Our Legislature is once again considering the so-called “Right To Work” law that special interests have been pushing for more than 40 years.

Those lobbyists will tell you that “everyone should have the right to work” – but the so-called “Right to Work” law has nothing to do with getting a job. Passing “Right to Work” will not magically make new companies appear out of thin air.

Governor Scott Walker forced a “Right to Work” law through the Wisconsin Legislature in March 2015 by promising that it would create tens of thousands of new jobs. Instead, Wisconsin ended up losing more than 10,000 jobs by the end of the year.

Just across Wisconsin’s border, Minnesota has a pro-worker, progressive agenda. Minnesota created more than 12,000 jobs just in the last quarter of 2015 and was ranked the “Top State for Business in 2015.”

So why should our legislators believe the lobbyists’ spin about “job creation?”

Those lobbyists are also spinning “Right to Work” laws as “freedom from greedy union bosses.” Are they talking about the same “greedy unions” who ushered in workplace safety regulations, vacation time, retirement benefits, and the weekend itself? If those lobbyists had their way, our manufacturing facilities would be filled with 12-year-olds working 14 hours a day, six days a week, for pennies a day.

The lobbyists are also spinning “Right to Work” as “giving workers the freedom to choose if they want to join a union or not.” But the truth is that it’s already illegal to force someone to join a union.

And employers are the ones who choose whether or not workers pay agency fees in exchange for benefits under the union contracts. “Right to Work” takes that choice away from private businesses and substitutes the Legislature’s “wisdom” instead. Earlier this year, several employers testified that they want to keep that right.

Nevermind the lobbyists’ spin about “employee freedom.” All “Right to Work” does is get in the way of businesses making their own decisions.

And restricting employers’ rights is not going to encourage businesses to move here.

New Hampshire already has one of the lowest unemployment rates in the country. (At the other end of the scale, seven of the top ten states ranked by unemployment are “Right to Work” states.)

During the last “Right to Work” hearing, employers testified about that, too.

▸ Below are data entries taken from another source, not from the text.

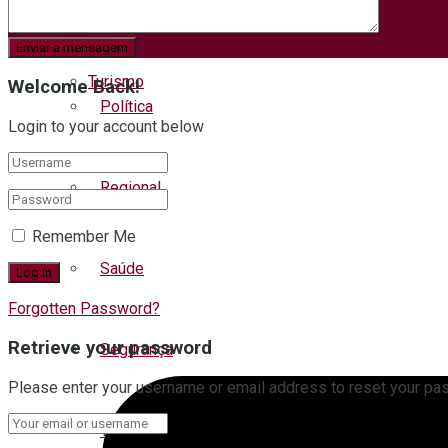
Polícia
Tempo
Turismo
Welcome Back!
Política
Login to your account below
Regional
Remember Me
Saúde
Forgotten Password?
Retrieve your password
Segurança
Please enter your username or email address to reset your pa
Trânsito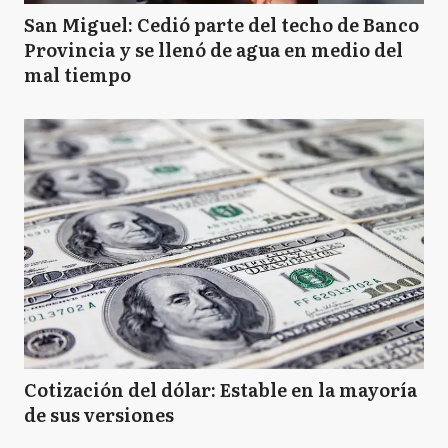
San Miguel: Cedió parte del techo de Banco
Provincia y se llenó de agua en medio del
mal tiempo
Cotización del dólar: Estable en la mayoría
de sus versiones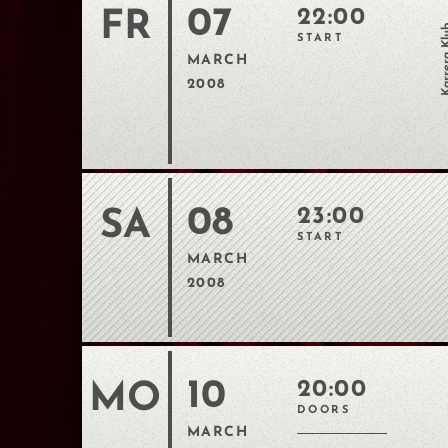
07
22:00
FR
Karrera
START
MARCH
2008
08
23:00
SA
START
MARCH
2008
10
20:00
MO
DOORS
MARCH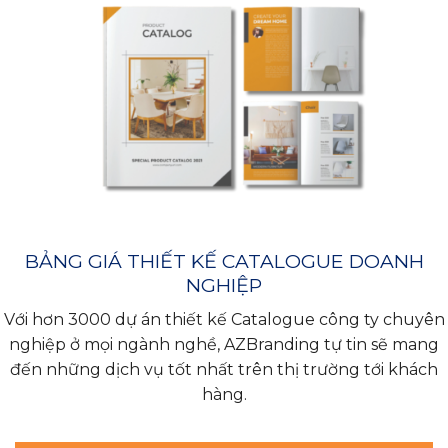
BẢNG GIÁ THIẾT KẾ CATALOGUE DOANH
NGHIỆP
Với hơn 3000 dự án thiết kế Catalogue công ty chuyên
nghiệp ở mọi ngành nghề, AZBranding tự tin sẽ mang
đến những dịch vụ tốt nhất trên thị trường tới khách
hàng.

They are concerned that passing “Right to Work” will lower average wages – and discourage highly-skilled workers from moving to New Hampshire. Employers testified that there is already a severe shortage of the types of skilled workers they need – and passing “Right to Work” would make their problems worse.

Is our Legislature listening more closely to out-of-state lobbyists than to our local employers who came to our State House to testify against “Right to Work?”

The National Right To Work Committee spends more than $11 million a year lobbying state legislatures to pass “Right to Work.” But none of the lobbyists who testified this year could name a single company that would move to New Hampshire if the law was passed. All they could point to was one company which decided to build a new facility in North Carolina – after being promised more than $10 million in economic incentives to build there.

So what, exactly, would New Hampshire gain if our Legislature passes “Right to Work?”

And why would our legislators want to give the out-of-state lobbying groups a “win” at the expense of our state’s employers?